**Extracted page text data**
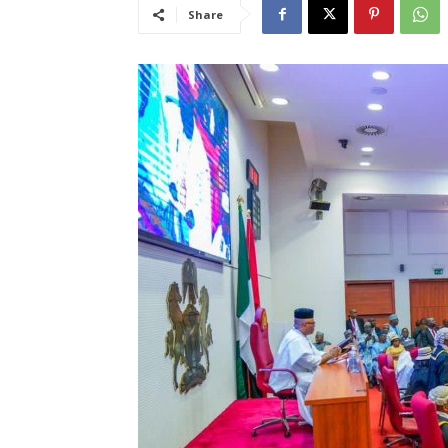
Share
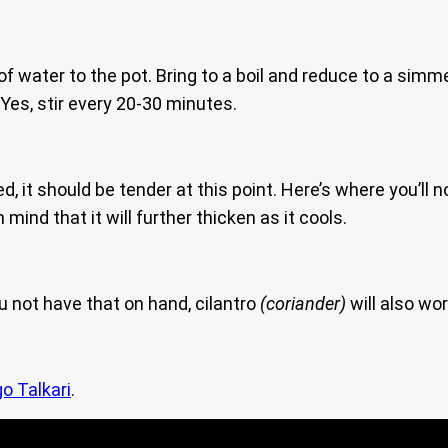
f water to the pot. Bring to a boil and reduce to a simme
 Yes, stir every 20-30 minutes.
it should be tender at this point. Here’s where you’ll no
n mind that it will further thicken as it cools.
u not have that on hand, cilantro
(coriander)
will also wor
o Talkari
.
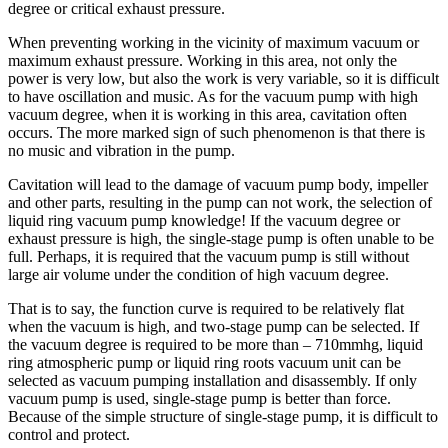
degree or critical exhaust pressure.
When preventing working in the vicinity of maximum vacuum or
maximum exhaust pressure. Working in this area, not only the
power is very low, but also the work is very variable, so it is difficult
to have oscillation and music. As for the vacuum pump with high
vacuum degree, when it is working in this area, cavitation often
occurs. The more marked sign of such phenomenon is that there is
no music and vibration in the pump.
Cavitation will lead to the damage of vacuum pump body, impeller
and other parts, resulting in the pump can not work, the selection of
liquid ring vacuum pump knowledge! If the vacuum degree or
exhaust pressure is high, the single-stage pump is often unable to be
full. Perhaps, it is required that the vacuum pump is still without
large air volume under the condition of high vacuum degree.
That is to say, the function curve is required to be relatively flat
when the vacuum is high, and two-stage pump can be selected. If
the vacuum degree is required to be more than – 710mmhg, liquid
ring atmospheric pump or liquid ring roots vacuum unit can be
selected as vacuum pumping installation and disassembly. If only
vacuum pump is used, single-stage pump is better than force.
Because of the simple structure of single-stage pump, it is difficult to
control and protect.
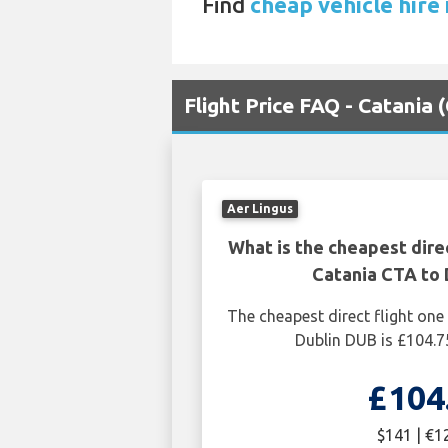
Find
cheap vehicle hire i
Flight Price FAQ - Catania 
Aer Lingus
What is the cheapest dire
Catania CTA to 
The cheapest direct flight on
Dublin DUB is £104.7
£104
$141 | €1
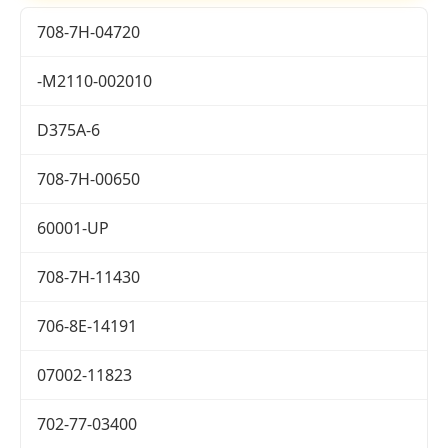
708-7H-04720
-M2110-002010
D375A-6
708-7H-00650
60001-UP
708-7H-11430
706-8E-14191
07002-11823
702-77-03400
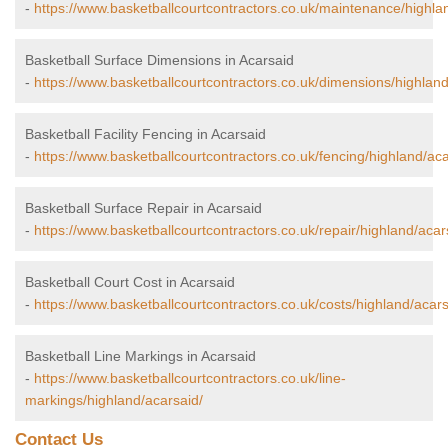
-
https://www.basketballcourtcontractors.co.uk/maintenance/highla
Basketball Surface Dimensions in Acarsaid
-
https://www.basketballcourtcontractors.co.uk/dimensions/highland
Basketball Facility Fencing in Acarsaid
-
https://www.basketballcourtcontractors.co.uk/fencing/highland/aca
Basketball Surface Repair in Acarsaid
-
https://www.basketballcourtcontractors.co.uk/repair/highland/acar
Basketball Court Cost in Acarsaid
-
https://www.basketballcourtcontractors.co.uk/costs/highland/acars
Basketball Line Markings in Acarsaid
-
https://www.basketballcourtcontractors.co.uk/line-
markings/highland/acarsaid/
Contact Us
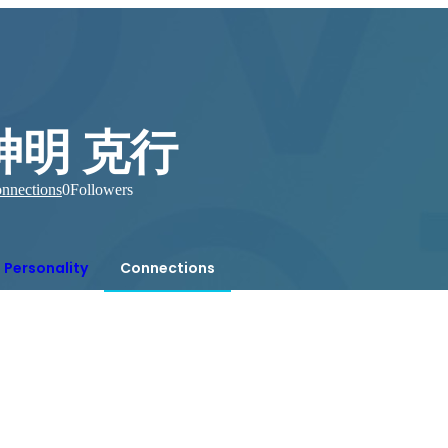
神明 克行
nnections
0
Followers
Personality
Connections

**What to do**
Taking every line of the records in turn, count the ones holding "stage", and state nothing but the number.

**Output of the exercise**
4